Directions for this task.
An exact copy of the records below is required, and it must contain no pictures.
====== Data shown ======
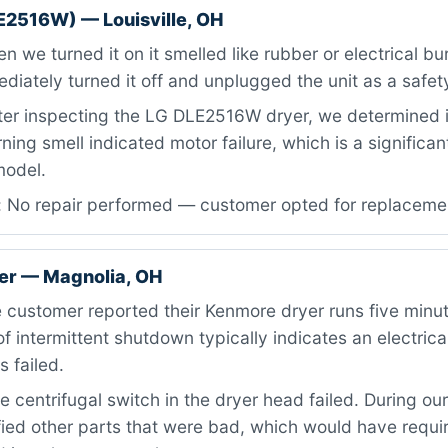
E2516W) — Louisville, OH
 we turned it on it smelled like rubber or electrical bu
iately turned it off and unplugged the unit as a safet
ter inspecting the LG DLE2516W dryer, we determined 
ning smell indicated motor failure, which is a signific
 model.
: No repair performed — customer opted for replaceme
er — Magnolia, OH
 customer reported their Kenmore dryer runs five minu
of intermittent shutdown typically indicates an electrica
 failed.
 centrifugal switch in the dryer head failed. During our
fied other parts that were bad, which would have requi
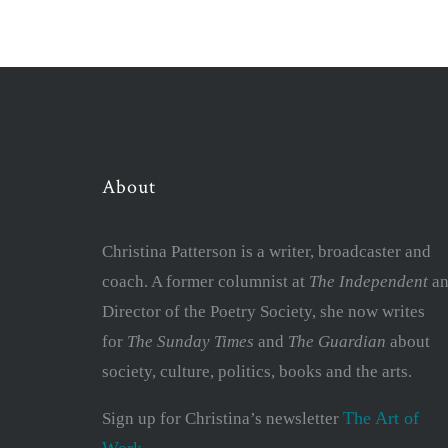
About
Christina Patterson is a writer, broadcaster and
coach. A former columnist at
The Independent
an
Director of the Poetry Society, she now writes
for
The Sunday Times
and
The Guardian
about
society, culture, politics, books and the arts.
The Art of
Sign up for Christina’s newsletter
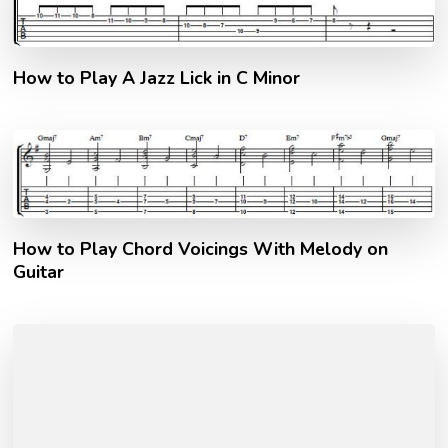
How to Play A Jazz Lick in C Minor
How to Play Chord Voicings With Melody on
Guitar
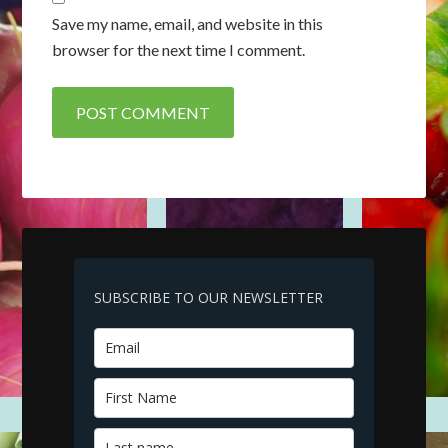
Save my name, email, and website in this
browser for the next time I comment.
SUBSCRIBE TO OUR NEWSLETTER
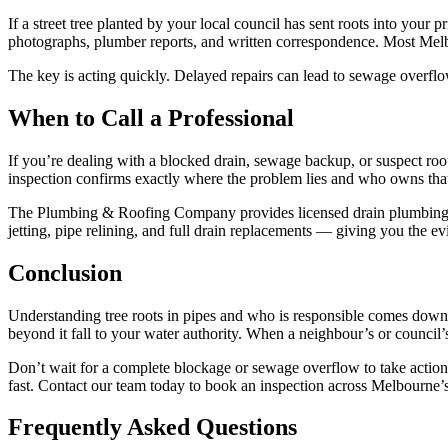
If a street tree planted by your local council has sent roots into you
photographs, plumber reports, and written correspondence. Most Melbo
The key is acting quickly. Delayed repairs can lead to sewage overflow
When to Call a Professional
If you’re dealing with a blocked drain, sewage backup, or suspect root
inspection confirms exactly where the problem lies and who owns that
The Plumbing & Roofing Company provides licensed drain plumbing se
jetting, pipe relining, and full drain replacements — giving you the e
Conclusion
Understanding tree roots in pipes and who is responsible comes down to
beyond it fall to your water authority. When a neighbour’s or council’s
Don’t wait for a complete blockage or sewage overflow to take acti
fast. Contact our team today to book an inspection across Melbourne’s
Frequently Asked Questions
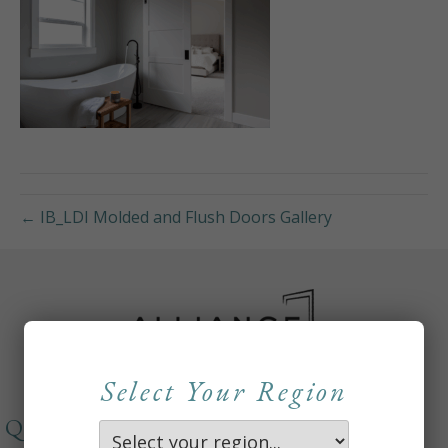
← IB_LDI Molded and Flush Doors Gallery
Select Your Region
QUICKLINKS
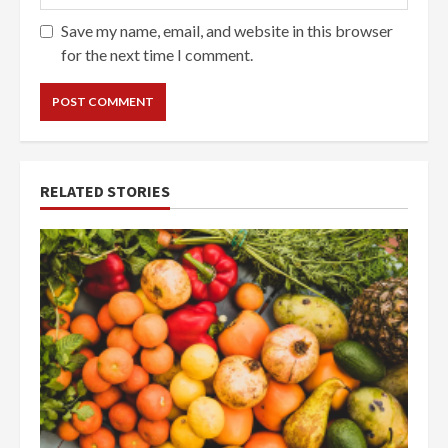
Save my name, email, and website in this browser
for the next time I comment.
RELATED STORIES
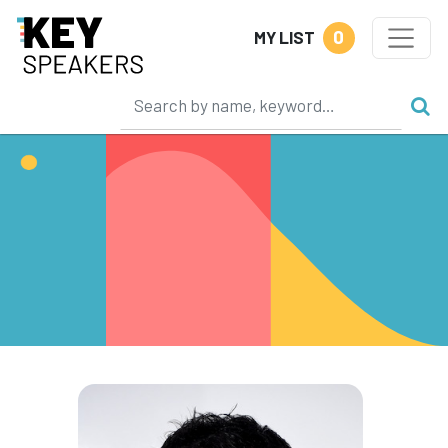
0
MY LIST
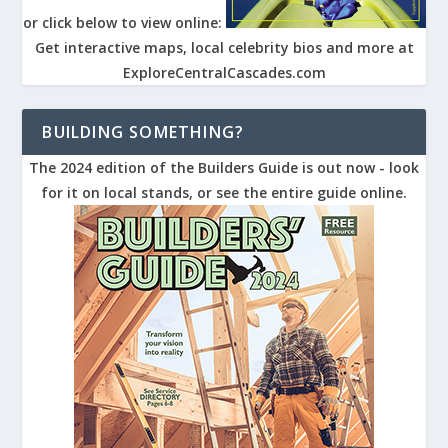
or click below to view online:
Get interactive maps, local celebrity bios and more at
ExploreCentralCascades.com
BUILDING SOMETHING?
The 2024 edition of the Builders Guide is out now - look
for it on local stands, or see the entire guide online.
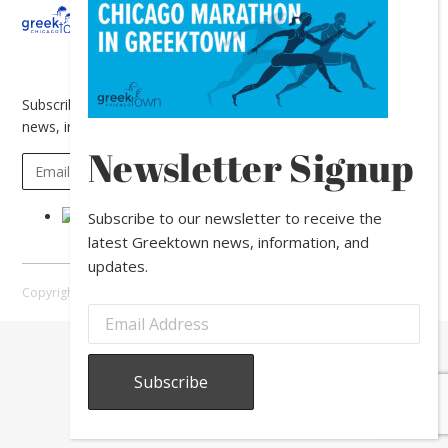
About
Calendar
Directory
In
The
News
Subscribe to our newsletter to receive the latest Greektown
news, information, and updates.
Newsletter Signup
Subscribe to our newsletter to receive the
latest Greektown news, information, and
updates.
Copyright © 2026 Greektown Chicago |
Sitemap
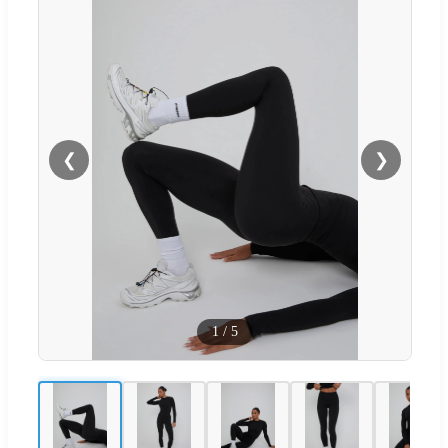
❮
❯
1
/
5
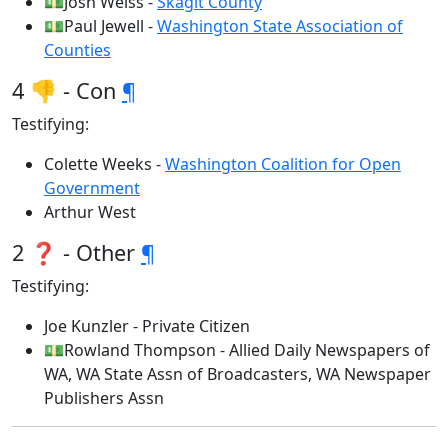
💵Josh Weiss -
Skagit County
💵Paul Jewell -
Washington State Association of
Counties
4 👎 - Con
¶
Testifying:
Colette Weeks -
Washington Coalition for Open
Government
Arthur West
2 ❓ - Other
¶
Testifying:
Joe Kunzler - Private Citizen
💵Rowland Thompson - Allied Daily Newspapers of
WA, WA State Assn of Broadcasters, WA Newspaper
Publishers Assn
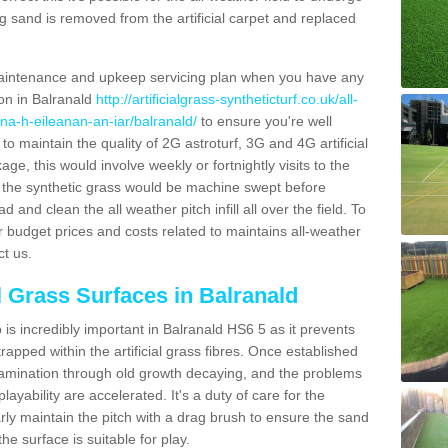
g sand is removed from the artificial carpet and replaced
aintenance and upkeep servicing plan when you have any
ion in Balranald
http://artificialgrass-syntheticturf.co.uk/all-
/na-h-eileanan-an-iar/balranald/
to ensure you're well
 to maintain the quality of 2G astroturf, 3G and 4G artificial
ge, this would involve weekly or fortnightly visits to the
sits the synthetic grass would be machine swept before
 and clean the all weather pitch infill all over the field. To
r budget prices and costs related to maintains all-weather
ct us.
al Grass Surfaces in Balranald
is incredibly important in Balranald HS6 5 as it prevents
apped within the artificial grass fibres. Once established
ontamination through old growth decaying, and the problems
yability are accelerated. It's a duty of care for the
larly maintain the pitch with a drag brush to ensure the sand
the surface is suitable for play.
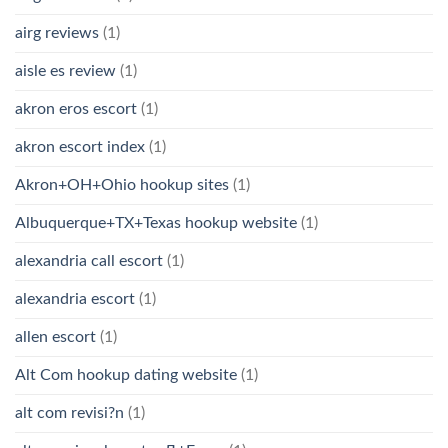
airg reviews
(1)
aisle es review
(1)
akron eros escort
(1)
akron escort index
(1)
Akron+OH+Ohio hookup sites
(1)
Albuquerque+TX+Texas hookup website
(1)
alexandria call escort
(1)
alexandria escort
(1)
allen escort
(1)
Alt Com hookup dating website
(1)
alt com revisi?n
(1)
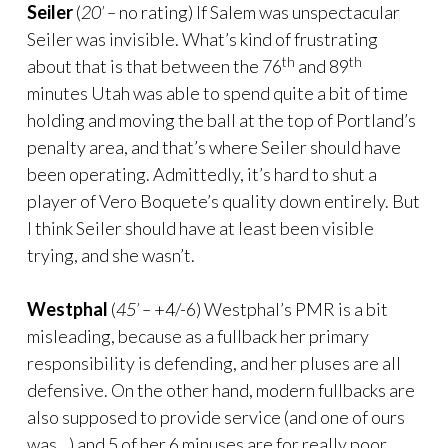
Seiler
(
20’ –
no rating) If Salem was unspectacular
Seiler was invisible. What’s kind of frustrating
th
th
about that is that between the 76
and 89
minutes Utah was able to spend quite a bit of time
holding and moving the ball at the top of Portland’s
penalty area, and that’s where Seiler should have
been operating. Admittedly, it’s hard to shut a
player of Vero Boquete’s quality down entirely. But
I think Seiler should have at least been visible
trying, and she wasn’t.
Westphal
(
45’ –
+4/-6) Westphal’s PMR is a bit
misleading, because as a fullback her primary
responsibility is defending, and her pluses are all
defensive. On the other hand, modern fullbacks are
also supposed to provide service (and one of ours
was…) and 5 of her 6 minuses are for really poor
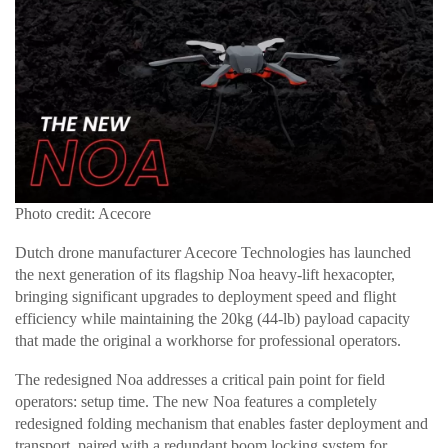
Photo credit: Acecore
Dutch drone manufacturer Acecore Technologies has launched
the next generation of its flagship Noa heavy-lift hexacopter,
bringing significant upgrades to deployment speed and flight
efficiency while maintaining the 20kg (44-lb) payload capacity
that made the original a workhorse for professional operators.
The redesigned Noa addresses a critical pain point for field
operators: setup time. The new Noa features a completely
redesigned folding mechanism that enables faster deployment and
transport, paired with a redundant boom locking system for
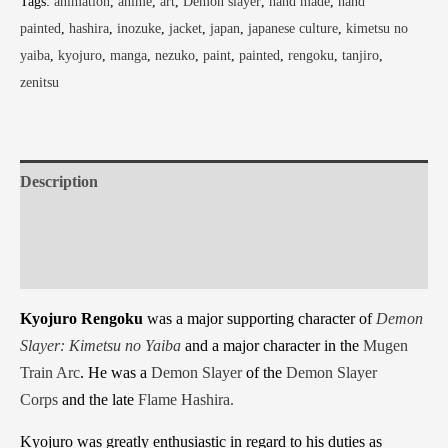
Tags:
animation
,
anime
,
art
,
Demon slayer
,
hand made
,
hand
painted
,
hashira
,
inozuke
,
jacket
,
japan
,
japanese culture
,
kimetsu no
yaiba
,
kyojuro
,
manga
,
nezuko
,
paint
,
painted
,
rengoku
,
tanjiro
,
zenitsu
Description
Additional information
Reviews (0)
Kyojuro Rengoku
was a major supporting character of
Demon
Slayer: Kimetsu no Yaiba
and a major character in the
Mugen
Train Arc
. He was a
Demon Slayer
of the
Demon Slayer
Corps
and the late
Flame
Hashira.
Kyojuro was greatly enthusiastic in regard to his duties as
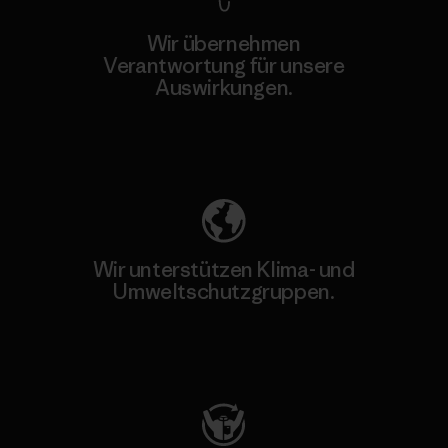
Wir übernehmen
Verantwortung für unsere
Auswirkungen.
Unser Fußabdruck
Wir unterstützen Klima- und
Umweltschutzgruppen.
Besuche Patagonia Action Works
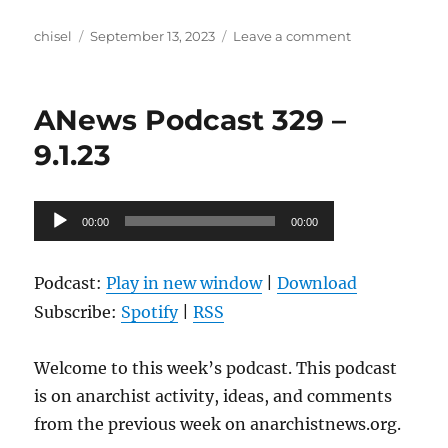
Author
Posted
on
chisel
September 13, 2023
Leave a comment
on
ANews
Podcast
330
ANews Podcast 329 –
–
9.8.23
9.1.23
Audio
00:00
00:00
Player
Podcast:
Play in new window
|
Download
Subscribe:
Spotify
|
RSS
Welcome to this week’s podcast. This podcast
is on anarchist activity, ideas, and comments
from the previous week on anarchistnews.org.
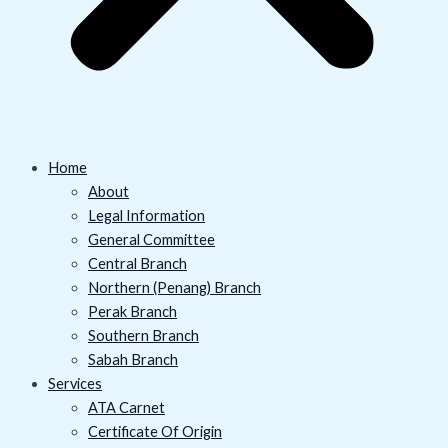
Home
About
Legal Information
General Committee
Central Branch
Northern (Penang) Branch
Perak Branch
Southern Branch
Sabah Branch
Services
ATA Carnet
Certificate Of Origin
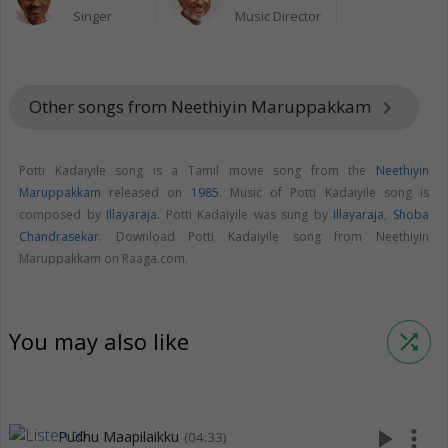
Singer
Music Director
Other songs from Neethiyin Maruppakkam
keyboard_arrow_right
Potti Kadaiyile song is a Tamil movie song from the
Neethiyin
Maruppakkam
released on
1985
. Music of Potti Kadaiyile song is
composed by
Illayaraja
. Potti Kadaiyile was sung by
Illayaraja
,
Shoba
Chandrasekar
. Download Potti Kadaiyile song from Neethiyin
Maruppakkam on Raaga.com.
You may also like
shuffle
play_arrow
more_vert
Pudhu Maapilaikku
(04:33)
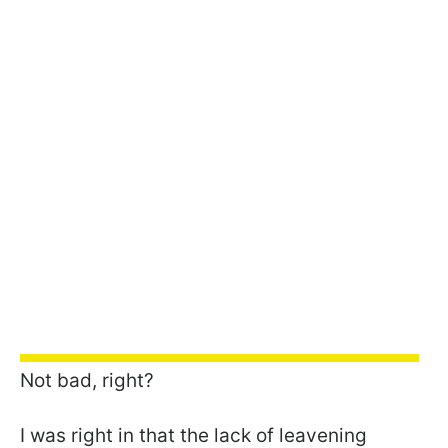
Not bad, right?
I was right in that the lack of leavening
======
Reply.
E2516W) — Louisville, OH
 we turned it on it smelled like rubber or electrical bu
iately turned it off and unplugged the unit as a safet
ter inspecting the LG DLE2516W dryer, we determined 
ning smell indicated motor failure, which is a signific
 model.
: No repair performed — customer opted for replaceme
er — Magnolia, OH
 customer reported their Kenmore dryer runs five minu
of intermittent shutdown typically indicates an electrica
 failed.
 centrifugal switch in the dryer head failed. During our
fied other parts that were bad, which would have requi
About
Christina Patterson is a writer, broadcaster and
coach. A former columnist at
The Independent
an
Director of the Poetry Society, she now writes
for
The Sunday Times
and
The Guardian
about
society, culture, politics, books and the arts.
The Art of
Sign up for Christina’s newsletter
How to Play A Jazz Lick in C Minor
How to Play Chord Voicings With Melody on
Guitar
Save my name, email, and website in this
browser for the next time I comment.
SUBSCRIBE TO OUR NEWSLETTER
If a street tree planted by your local council has sent roots into you
photographs, plumber reports, and written correspondence. Most Melbo
The key is acting quickly. Delayed repairs can lead to sewage overflow
When to Call a Professional
If you’re dealing with a blocked drain, sewage backup, or suspect root
inspection confirms exactly where the problem lies and who owns that
The Plumbing & Roofing Company provides licensed drain plumbing se
jetting, pipe relining, and full drain replacements — giving you the e
Conclusion
Understanding tree roots in pipes and who is responsible comes down to
beyond it fall to your water authority. When a neighbour’s or council’s
Don’t wait for a complete blockage or sewage overflow to take acti
fast. Contact our team today to book an inspection across Melbourne’s
Frequently Asked Questions
← IB_LDI Molded and Flush Doors Gallery
Select Your Region
QUICKLINKS
Save my name, email, and website in this browser
for the next time I comment.
RELATED STORIES
0
MY LIST
or click below to view online:
Get interactive maps, local celebrity bios and more at
ExploreCentralCascades.com
BUILDING SOMETHING?
The 2024 edition of the Builders Guide is out now - look
for it on local stands, or see the entire guide online.
About
Calendar
Directory
In
The
News
Subscribe to our newsletter to receive the latest Greektown
news, information, and updates.
Newsletter Signup
Subscribe to our newsletter to receive the
latest Greektown news, information, and
updates.
Copyright © 2026 Greektown Chicago |
Sitemap
❮
❯
1
/
5
💵Josh Weiss -
Skagit County
💵Paul Jewell -
Washington State Association of
Counties
4 👎 - Con
¶
Testifying:
Colette Weeks -
Washington Coalition for Open
Government
Arthur West
2 ❓ - Other
¶
Testifying:
Joe Kunzler - Private Citizen
💵Rowland Thompson - Allied Daily Newspapers of
WA, WA State Assn of Broadcasters, WA Newspaper
Publishers Assn
g sand is removed from the artificial carpet and replaced
aintenance and upkeep servicing plan when you have any
ion in Balranald
http://artificialgrass-syntheticturf.co.uk/all-
/na-h-eileanan-an-iar/balranald/
to ensure you're well
 to maintain the quality of 2G astroturf, 3G and 4G artificial
ge, this would involve weekly or fortnightly visits to the
sits the synthetic grass would be machine swept before
 and clean the all weather pitch infill all over the field. To
r budget prices and costs related to maintains all-weather
ct us.
al Grass Surfaces in Balranald
is incredibly important in Balranald HS6 5 as it prevents
apped within the artificial grass fibres. Once established
ontamination through old growth decaying, and the problems
yability are accelerated. It's a duty of care for the
larly maintain the pitch with a drag brush to ensure the sand
the surface is suitable for play.
airg reviews
(1)
aisle es review
(1)
akron eros escort
(1)
akron escort index
(1)
Akron+OH+Ohio hookup sites
(1)
Albuquerque+TX+Texas hookup website
(1)
alexandria call escort
(1)
alexandria escort
(1)
allen escort
(1)
Alt Com hookup dating website
(1)
alt com revisi?n
(1)
Seiler
(
20’ –
no rating) If Salem was unspectacular
Seiler was invisible. What’s kind of frustrating
th
th
about that is that between the 76
and 89
minutes Utah was able to spend quite a bit of time
holding and moving the ball at the top of Portland’s
penalty area, and that’s where Seiler should have
been operating. Admittedly, it’s hard to shut a
player of Vero Boquete’s quality down entirely. But
I think Seiler should have at least been visible
trying, and she wasn’t.
Westphal
(
45’ –
+4/-6) Westphal’s PMR is a bit
misleading, because as a fullback her primary
responsibility is defending, and her pluses are all
defensive. On the other hand, modern fullbacks are
also supposed to provide service (and one of ours
was…) and 5 of her 6 minuses are for really poor
Photo credit: Acecore
Dutch drone manufacturer Acecore Technologies has launched
the next generation of its flagship Noa heavy-lift hexacopter,
bringing significant upgrades to deployment speed and flight
efficiency while maintaining the 20kg (44-lb) payload capacity
that made the original a workhorse for professional operators.
The redesigned Noa addresses a critical pain point for field
operators: setup time. The new Noa features a completely
redesigned folding mechanism that enables faster deployment and
transport, paired with a redundant boom locking system for
Tags:
animation
,
anime
,
art
,
Demon slayer
,
hand made
,
hand
painted
,
hashira
,
inozuke
,
jacket
,
japan
,
japanese culture
,
kimetsu no
yaiba
,
kyojuro
,
manga
,
nezuko
,
paint
,
painted
,
rengoku
,
tanjiro
,
zenitsu
Description
Additional information
Reviews (0)
Kyojuro Rengoku
was a major supporting character of
Demon
Slayer: Kimetsu no Yaiba
and a major character in the
Mugen
Train Arc
. He was a
Demon Slayer
of the
Demon Slayer
Corps
and the late
Flame
Hashira.
Kyojuro was greatly enthusiastic in regard to his duties as
Wir übernehmen
Verantwortung für unsere
Auswirkungen.
Unser Fußabdruck
Wir unterstützen Klima- und
Umweltschutzgruppen.
Besuche Patagonia Action Works
Author
Posted
on
chisel
September 13, 2023
Leave a comment
on
ANews
Podcast
330
ANews Podcast 329 –
–
9.8.23
9.1.23
Audio
00:00
00:00
Player
Podcast:
Play in new window
|
Download
Subscribe:
Spotify
|
RSS
Welcome to this week’s podcast. This podcast
is on anarchist activity, ideas, and comments
from the previous week on anarchistnews.org.
Home
About
Legal Information
General Committee
Central Branch
Northern (Penang) Branch
Perak Branch
Southern Branch
Sabah Branch
Services
ATA Carnet
Certificate Of Origin
Singer
Music Director
Other songs from Neethiyin Maruppakkam
keyboard_arrow_right
Potti Kadaiyile song is a Tamil movie song from the
Neethiyin
Maruppakkam
released on
1985
. Music of Potti Kadaiyile song is
composed by
Illayaraja
. Potti Kadaiyile was sung by
Illayaraja
,
Shoba
Chandrasekar
. Download Potti Kadaiyile song from Neethiyin
Maruppakkam on Raaga.com.
You may also like
shuffle
play_arrow
more_vert
Pudhu Maapilaikku
(04:33)
Not bad, right?
I was right in that the lack of leavening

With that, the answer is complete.